Ken Burns and Lynn Novick don't understand anti-Vietnam War protesters

Caricatures of resistance are destructive to our democracy.

Published September 30, 2017 11:59AM (EDT)

Author Norman Mailer speaks at an anti-war rally at the bandshell in New York's Central Park, March 26, 1966.
Author Norman Mailer speaks at an anti-war rally at the bandshell in New York's Central Park, March 26, 1966.

This article originally appeared on AlterNet.

AlterNet

“[Ken Burns’ and Lynn Novick’s documentary] The Vietnam War . . . will doubtless shape popular memory of the conflict for years to come,” writes the veteran activist and historian Maurice Isserman in Dissent. Although Isserman praises the television series, now showing nightly on PBS, for exposing the war’s duplicity and brutality, he laments that its depiction of anti-war protesters leaves “the impression that hundreds of thousands of Americans . . . were indeed swearing allegiance to Chairman Mao . . . rather than, say, exercising the rights and responsibilities of citizens to challenge a war that they regarded as inconsistent with American interests and values.”

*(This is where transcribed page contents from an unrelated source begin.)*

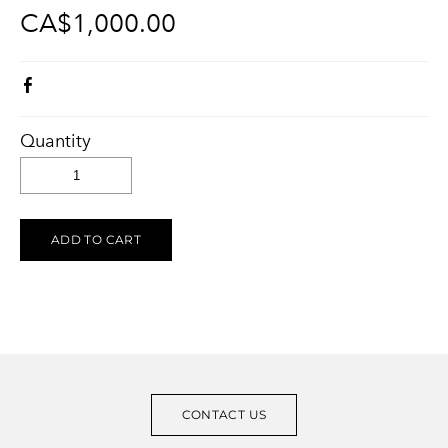
CA$1,000.00
KELOWNA SALUTES UKRAINE 2023
Ukraine Stands With The Okanagan
CONTACT
UCVA Stands With The Okanagan
PRIVACY POLICY
Ukrainian Catholic Church Stands With The Okanagan
TERMS OF SERVICE
Sunflower Ukrainian Cafe Stands With The Okanagan
Quantity
Ukraine Harmony Stands With The Okanagan
ADD TO CART
CONTACT US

Negative depictions of anti-war protesters in 1969 anticipated denigrations of Iraq war opponents in 2003 and of today’s campus protestors against racism and sexism – and soon, very possibly, another blundering war. While some protesters do act counter-productively and destructively, Isserman is right to warn that caricatures of them are even more destructive to democracy.

I've previously written about my own first encounter with brave, constructive anti-Vietnam war protest one wintry morning in 1968. Since the September 25 episode of The Vietnam War does emphasize what was wrong in the anti-war movement, let me say something about what was right.

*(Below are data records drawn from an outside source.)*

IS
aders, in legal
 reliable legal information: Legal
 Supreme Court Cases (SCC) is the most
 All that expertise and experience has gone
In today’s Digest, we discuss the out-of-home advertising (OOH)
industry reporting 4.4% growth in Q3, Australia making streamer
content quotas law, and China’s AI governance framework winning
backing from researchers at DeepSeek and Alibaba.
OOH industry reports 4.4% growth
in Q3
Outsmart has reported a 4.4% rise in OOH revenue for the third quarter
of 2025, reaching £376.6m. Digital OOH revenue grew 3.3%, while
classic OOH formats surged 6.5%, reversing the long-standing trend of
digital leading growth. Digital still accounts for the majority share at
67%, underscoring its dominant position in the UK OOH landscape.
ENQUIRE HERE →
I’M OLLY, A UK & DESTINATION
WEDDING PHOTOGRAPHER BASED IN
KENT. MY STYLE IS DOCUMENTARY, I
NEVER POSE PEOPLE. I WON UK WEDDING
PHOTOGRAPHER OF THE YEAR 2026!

“How do you ask a man to be the last man to die for a mistake?” 27-year-old Vietnam veteran John Kerry asked the Senate Foreign Relations Committee in April 1971. But the war wasn’t a “mistake,” it was a systemic and ideologically driven lie, prompted by premises and practices that had been “made in America” and that were metastasizing even within the anti-war movement. Bitterness among those determined not to be Kerry’s “last man” prompted vengeful slogans such as “Bring the war home!” and “Two, three, many Vietnams!”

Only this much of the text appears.